The 10,000 volunteers needed for this clinical trial will be randomly divided into two groups. One group will receive the test vaccine, while the other group will get a control vaccine that doesn't protect against COVID-19 at all.

I give a blood sample, consent to various procedures, and learn more about the vaccine and its possible side effects (nausea, headaches, etc.). This leaves me feeling a little apprehensive as one possible side effect showed the vaccine could worsen the effects of the coronavirus if I did contract it.

A week later I am back for my vaccination and learn I may not be able to participate as they were running out of samples. I give more blood, and my medical history is reviewed once again. Then the clinician returns with a vial in hand. I'm in. It's over in a few seconds and one or the other of the vaccines is now in my system. I won't learn which one until the trial is over.

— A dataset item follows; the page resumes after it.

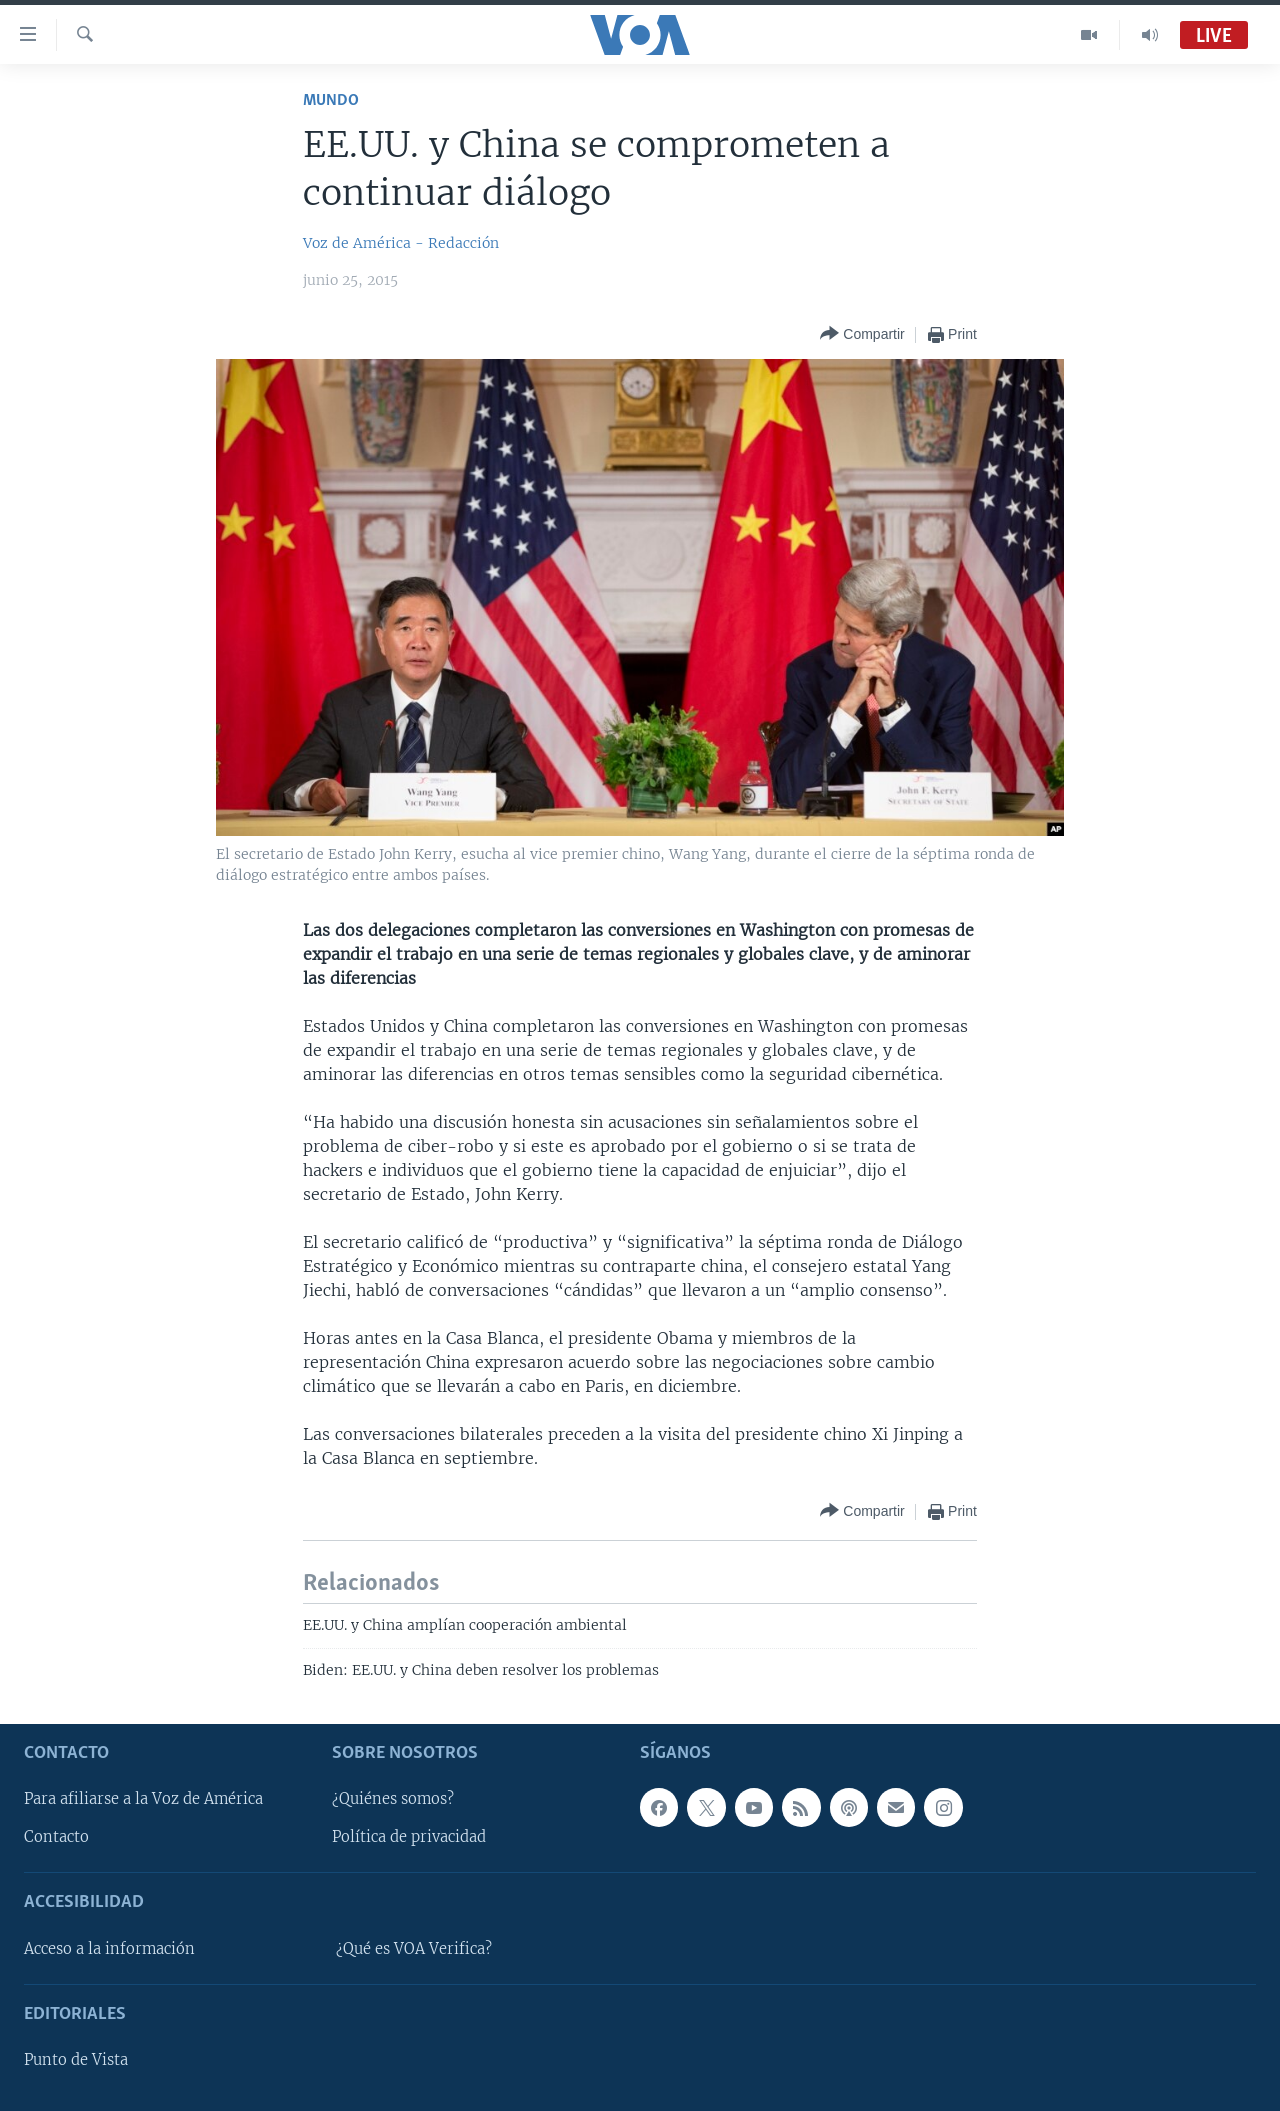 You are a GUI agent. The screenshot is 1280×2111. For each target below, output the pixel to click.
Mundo (331, 100)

A week later I'm back again. I have to rub a cotton swab for 10 seconds on my tonsils, then stick the same swab up my nose as far as it will go. Not fun. I answer a questionnaire about my social activity, and how many people I spent more than five hours with. The swab is mailed off and a few days later I get a confirmation that my coronavirus test is negative.

This is the routine I will repeat once a week for at least four months, as well as having blood tests for the next year. Nothing happens quickly in a clinical trial, a lesson learned when in 1976 fears of a swine flu outbreak led to an accelerated vaccine development that killed 30 of its volunteers due to adverse reactions.

On July 20 researchers announced very promising initial results from a trial of 1,077 people that showed the vaccine was both safe and triggered the desired immune response.

Although there is no guarantee the trial I am in will provide a vaccine against COVID-19, I am pleased to be able to play a small part in a clinical trial the whole world is watching.

In the meantime, I continue to practice social distancing, do what I can to protect my family, and like the rest of the world, I wait.